Photo of Tony SheldonTony Sheldon (NSW, Australian Labor Party) Share this | Hansard source

I rise to speak on the Climate Change Bill 2022. This is a bill that delivers on the government's commitment to restore national leadership on climate change. It provides the certainty and confidence needed to drive the transition to net zero by 2050. A decade has been squandered in ignoring the urgency of the task before us. But now, more than ever before, there is no time to be lost in facing the reality of climate change and how it can devastate our lives.

As Special Envoy for Disaster Recovery, I've been meeting communities who have been directly affected by climate change. I have listened to what they've had to say. We know that because of climate change natural hazards—floods, bushfires, violent storms and cyclones— will become more frequent and more severe. All too often, the outcome of these natural hazards is a humanitarian disaster. If we apply real leadership to the disaster recovery task and listen to the communities affected, this doesn't always have to be the case. There is an alternative.

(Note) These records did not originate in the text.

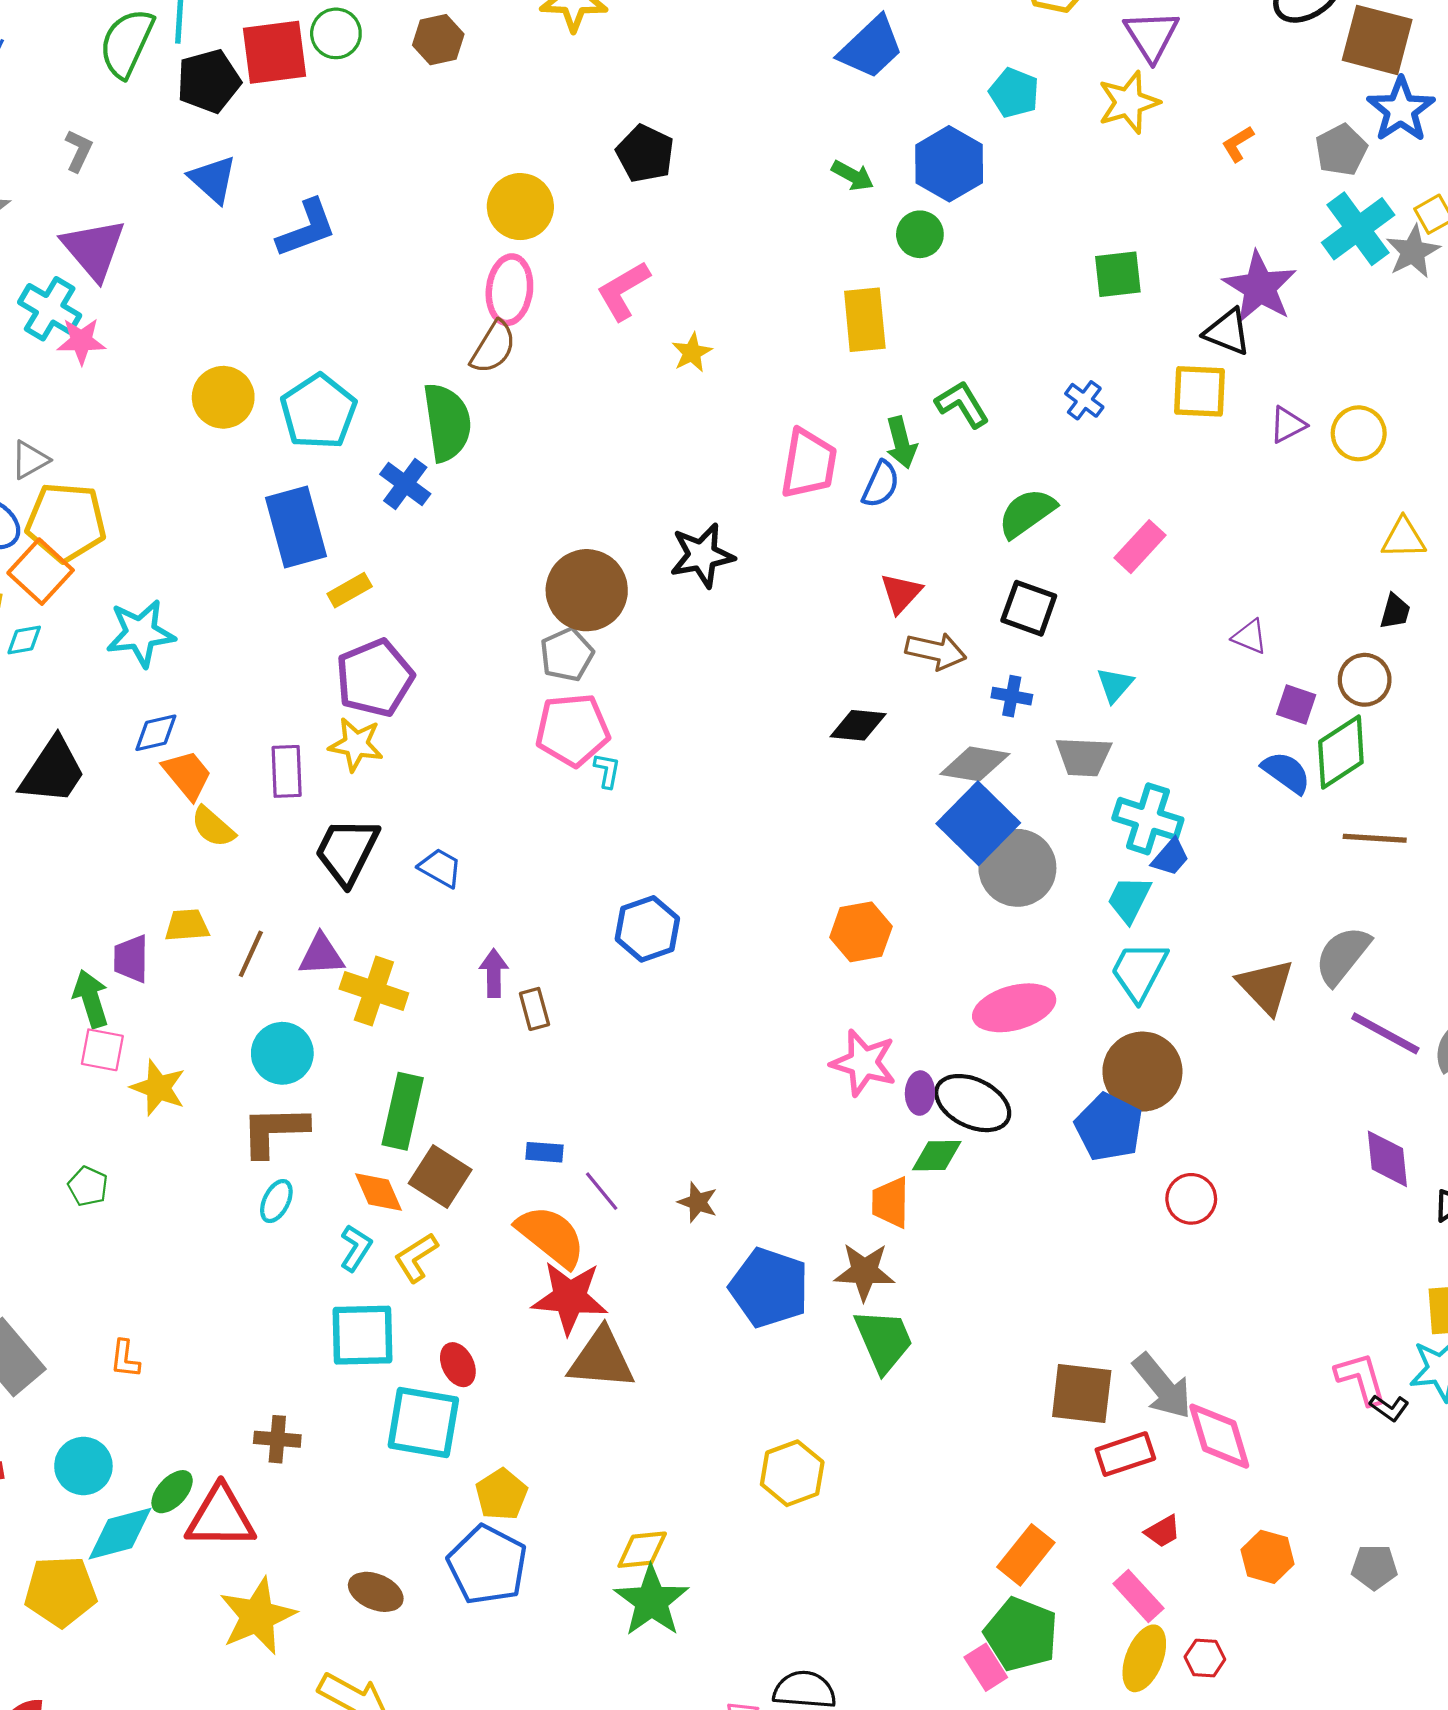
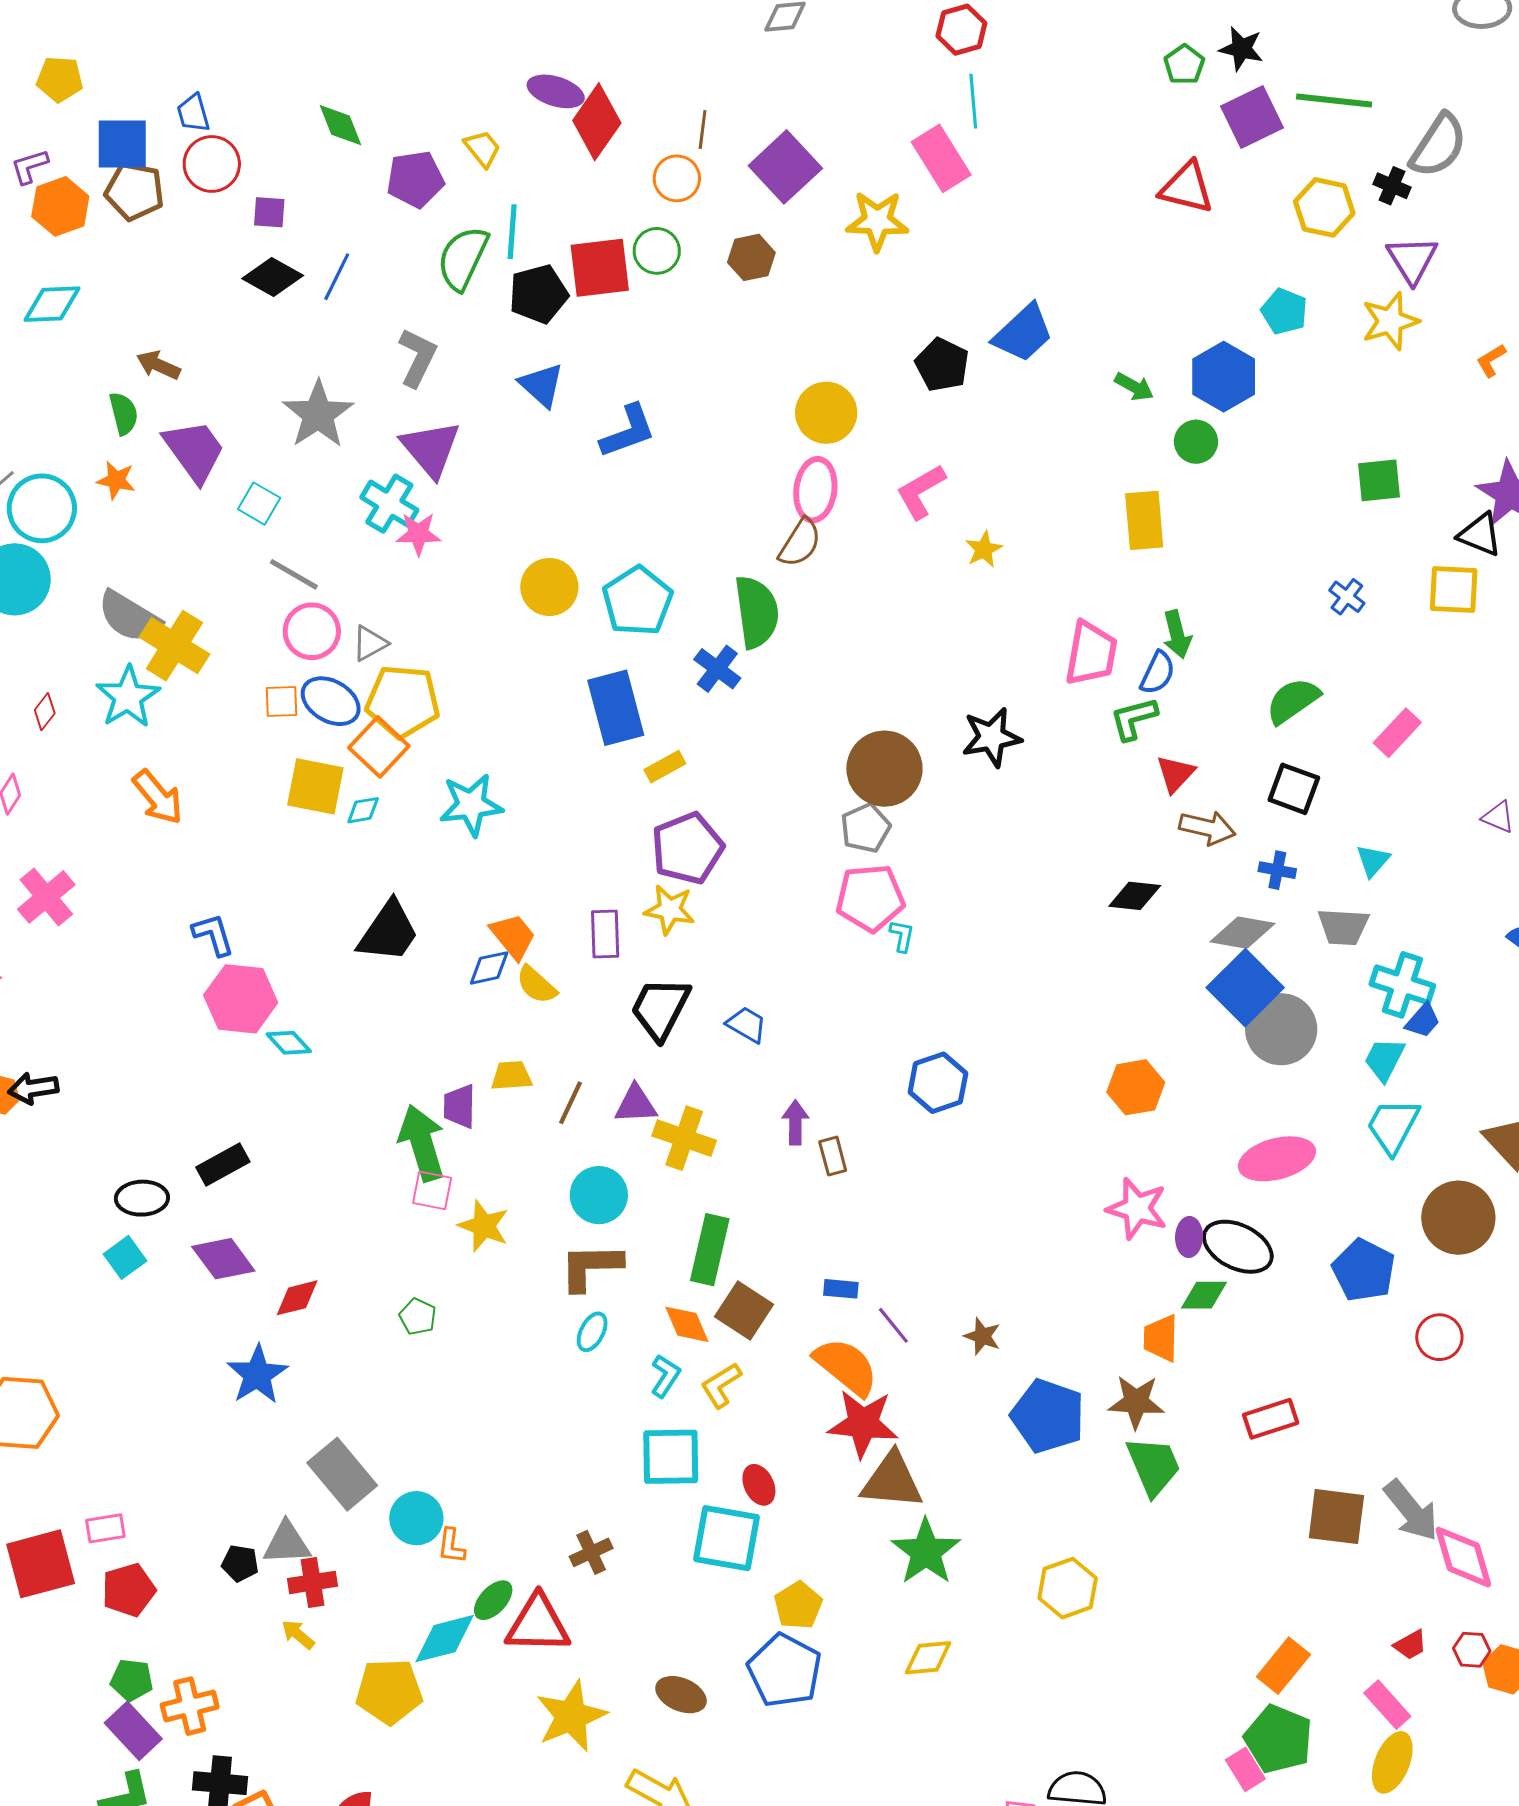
blue trapezoid: (871, 47) -> (1023, 333), moved
gray L-shape: (79, 151) -> (417, 357), size x1.5
green L-shape: (962, 404) -> (1134, 719), moved, turned -74
blue diamond: (156, 733) -> (489, 968), moved
green arrow: (91, 999) -> (422, 1143), size x1.4
brown circle: (1142, 1072) -> (1458, 1218), moved
orange L-shape: (125, 1359) -> (451, 1546), moved
brown cross: (277, 1439) -> (591, 1552), turned -30
red rectangle: (1125, 1454) -> (1271, 1419), moved
cyan circle: (83, 1466) -> (416, 1518), moved
green star: (651, 1601) -> (926, 1552), moved
red hexagon: (1205, 1658) -> (1472, 1650), moved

Disaster recovery not only involves cleaning up for days, weeks and months afterwards; it also means working alongside communities to reduce their future disaster risk through preparedness and mitigation. In the six weeks since being appointed to the special envoy role I've visited communities in the Bega Valley in southern New South Wales, the Lockyer Valley in Queensland, the Hunter Valley in New South Wales, Western Sydney and the Northern Rivers region of northern New South Wales. In Cobargo, in the Bega Valley, last week I met locals including Zena Armstrong. Zena and others in her community have worked tirelessly since Cobargo was knocked sideways by the 2019-20 Black Summer bushfires. Roads, bridges and other infrastructure were destroyed. Six people, unfortunately, lost their lives, and 300,000 hectares were wiped out. All this happened in a community of just 2,200 people. Yet Cobargo is slowly pulling itself back together.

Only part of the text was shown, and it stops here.